It was a landmark event when the human genome was finally sequenced, and the Human Genome Project came to an end. But like most things, the reality is more complicated. There are long stretches of repeat sequences in the human genome that are extremely challenging to decipher, in part because of the tools we use to sequence DNA. So it took many more years to generate a truly complete sequence that included every last base pair of the human genome. The other problem with that reference sequence is that originally, it was made from a collection of individuals, in some cases taking stretches of sequence from one individual and combing it with others to make a composite map.
Over many years, scientists led sequencing efforts that showed how various individual human genomes were different from the original reference created by the Genome Project. However, many of these studies have identified very small changes like single nucleotide polymorphisms, and not large structural variations.
Researchers have now been able to address this issue in an effort to capture the true complexity of the human genome, and how the genome can vary from one person to another. Reporting in Science, a team of researchers has generated 64 full reference human genome sequences. This work will enable investigators to get a better look at how genetic variants, and how genetic features carried in populations can contribute to disease.
Since genetic sequencing technologies have improved, scientists have been able to find large variations in the structure of DNA, including the insertion of long sequences. It's thought that structural variations contribute more to disruptions in gene function than small ones.
The new dataset that was created from 64 assembled human genomes is meant to represent 25 different human populations from around the world. Each of these genomes was assembled without using pieces from the original composite, and the authors suggested that it will be much better at illustrating how the genome may differ between populations.
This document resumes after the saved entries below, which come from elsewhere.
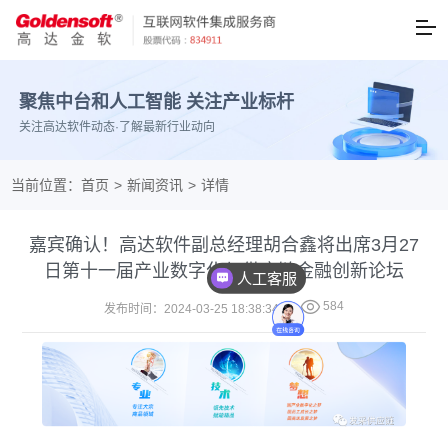
聚焦中台和人工智能 关注产业标杆
关注高达软件动态·了解最新行业动向
当前位置：
首页
>
新闻资讯
>
详情
嘉宾确认！高达软件副总经理胡合鑫将出席3月27
日第十一届产业数字化与供应链金融创新论坛
人工客服

584
发布时间：2024-03-25 18:38:34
"We've entered a new era in genomics where whole human genomes can be sequenced with exciting new technologies that provide more substantial and accurate reads of the DNA bases," said study co-author Scott Devine, Ph.D., Associate Professor of Medicine at UMSOM. "This is allowing researchers to study areas of the genome that previously were not accessible but are relevant to human traits and diseases."
The work also demonstrated that this approach can reveal more novel structural variants that are longer than 50 base pairs in length than previous methods, which have not been particularly precise. Now, researchers can genotype structural variants more accurately.
"The landmark new research demonstrates a giant step forward in our understanding of the underpinnings of genetically-driven health conditions," said E. Albert Reece, M.D., Ph.D., M.B.A., the John Z. and Akiko K. Bowers Distinguished Professor and Dean of the University of Maryland School of Medicine. "This advance will hopefully fuel future studies aimed at understanding the impact of human genome variation on human diseases."